A new wing of the hotel will add 303 guest rooms to the resort’s current 1,416 rooms. Renderings released with the press releases show a multi-story addition to the resort’s northern end, where the Everglades section is currently located.
The resort’s pool area, which saw its own $4.2 million expansion just two years ago with the addition of multiple slides and a surf simulator, will now have a lazy river and an outdoor events lawn.
Gaylord Palms owner Ryman Hospitality has been focused on enhancing their resorts' water areas in recent years, most notably at their Opryland hotel, where they’re preparing to open a $90 million indoor-outdoor water park later this summer.
When finished, the 90,000-square-foot expansion will tie the Gaylord Palms convention center with the Rosen Shingle Creek in size, but both are still dwarfed by the 7 million-square-foot Orange County Convention Center. In a statement announcing the expansion, Gaylord Palms officials confirmed that the new convention space is designed to meet the needs of larger groups. A new multi-story parking structure will also be built.
The updated agreement allows Gaylord to keep 85 percent of the first four cents from the six-cents-per-dollar tourist development tax the county collects on rooms at the hotel. The updated agreement allows the hotel to add an additional 1 percent tax to the rooms for 30 years to help pay for the expansion. That tax will begin in July of this year. The agreement means Ryman will save $49.6 million. Once that number is achieved, the agreement will expire.

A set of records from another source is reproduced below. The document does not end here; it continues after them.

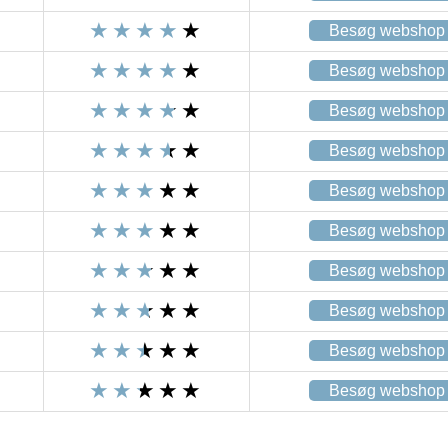
Besøg webshop
Besøg webshop
Besøg webshop
Besøg webshop
Besøg webshop
Besøg webshop
Besøg webshop
Besøg webshop
Besøg webshop
Besøg webshop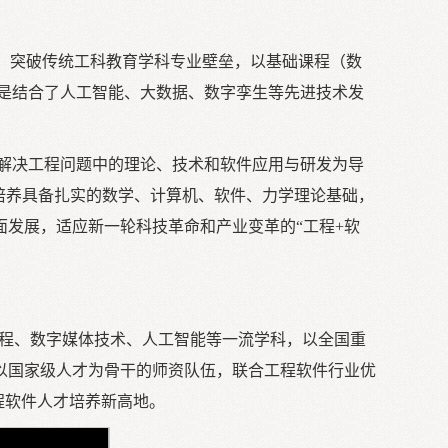
，突破传统工科教育学科专业壁垒，以基础课程（数
是结合了人工智能、大数据、数字孪生等先进技术发
解决工程问题中的理论、技术和软件应用与研发为导
培养具备扎实的数学、计算机、软件、力学理论基础，
发展，适应新一轮科技革命和产业变革的“工程+软
工程、数字媒体技术、人工智能等一流学科，以全国重
以国家级人才为骨干的师资队伍，联合工程软件行业优
程软件人才培养新高地。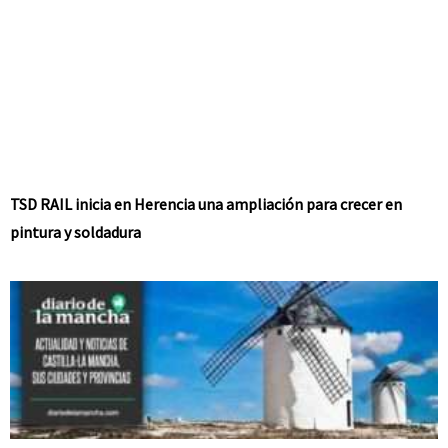
TSD RAIL inicia en Herencia una ampliación para crecer en
pintura y soldadura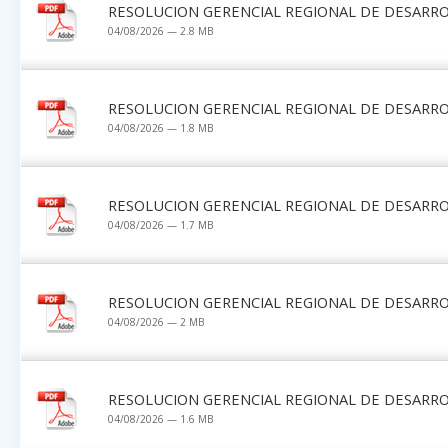
RESOLUCION GERENCIAL REGIONAL DE DESARRO
04/08/2026 — 2.8 MB
RESOLUCION GERENCIAL REGIONAL DE DESARRO
04/08/2026 — 1.8 MB
RESOLUCION GERENCIAL REGIONAL DE DESARRO
04/08/2026 — 1.7 MB
RESOLUCION GERENCIAL REGIONAL DE DESARRO
04/08/2026 — 2 MB
RESOLUCION GERENCIAL REGIONAL DE DESARRO
04/08/2026 — 1.6 MB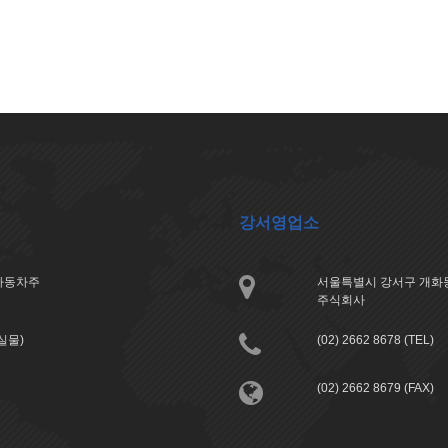
강서영업소
아자동차주
서울특별시 강서구 개화동
주식회사
분실물)
(02) 2662 8678 (TEL)
(02) 2662 8679 (FAX)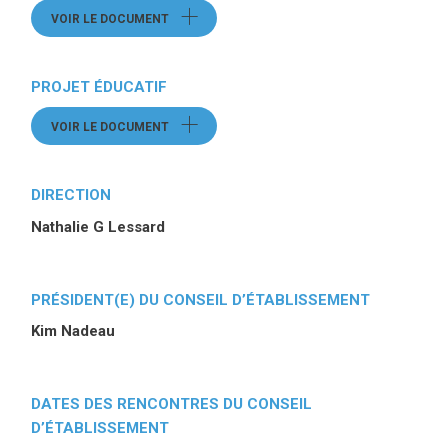
VOIR LE DOCUMENT
(CE LIEN OUVRE UN FICHIER)
PROJET ÉDUCATIF
VOIR LE DOCUMENT
(CE LIEN OUVRE UN FICHIER)
DIRECTION
Nathalie G Lessard
PRÉSIDENT(E) DU CONSEIL D’ÉTABLISSEMENT
Kim Nadeau
DATES DES RENCONTRES DU CONSEIL
D’ÉTABLISSEMENT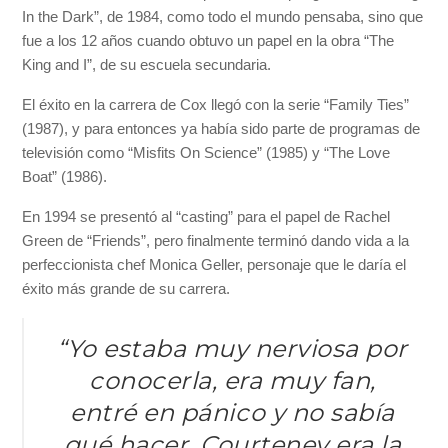
In the Dark”, de 1984, como todo el mundo pensaba, sino que
fue a los 12 años cuando obtuvo un papel en la obra “The
King and I”, de su escuela secundaria.
El éxito en la carrera de Cox llegó con la serie “Family Ties”
(1987), y para entonces ya había sido parte de programas de
televisión como “Misfits On Science” (1985) y “The Love
Boat” (1986).
En 1994 se presentó al “casting” para el papel de Rachel
Green de “Friends”, pero finalmente terminó dando vida a la
perfeccionista chef Monica Geller, personaje que le daría el
éxito más grande de su carrera.
“Yo estaba muy nerviosa por
conocerla, era muy fan,
entré en pánico y no sabía
qué hacer. Courteney era la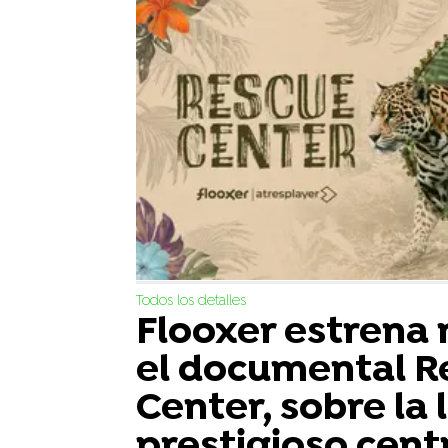
Todos los detalles
Flooxer estrena
el documental R
Center, sobre la 
prestigioso cent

That’s expected to happen by 2032. As per the agreement, the county will not make any cash contributions to Ryman.
Much of the agreement between Gaylord Palms and Osceola County dates back to the county’s failed plans prior to the resort’s opening in 2002 when Osceola County was attempting to build its own convention center to compete with Orange County's. Those plans ultimately never materialized, thanks in part to a lengthy court battle between the county and the state, where the state contended that the use of tourist development taxes couldn’t be used to build the convention center. Ultimately the Florida Supreme Court ruled in favor of the county. After that court battle, the county was ready to move forward with a private developer for the publicly owned convention center, but that agreement came to an abrupt end in 2002 when fears of the developer’s links to an international terrorist group arose, though, for the record, those links were never confirmed. The convention center at Gaylord Palms, just next door to where the county had initially planned its own convention center, and a second at the Omni Resort in ChampionsGate now serve the role that the county’s original convention center was conceived to do.
Speaking on the agreement with Osceola County, Colin Reed, chairman and chief executive officer of Ryman Hospitality Properties, said, “We are proud of our long-standing partnership with the leadership of Osceola County, which has given our Company the confidence to continue our investment in this market. We would like to thank the Osceola County Board of County Commissioners for their support of this expansion, and we look forward to seeing this project take shape in the years ahead.”
Construction on the expansion will begin later this year, with the parking structure being built first. The entire expansion should be finished by the spring of 2021.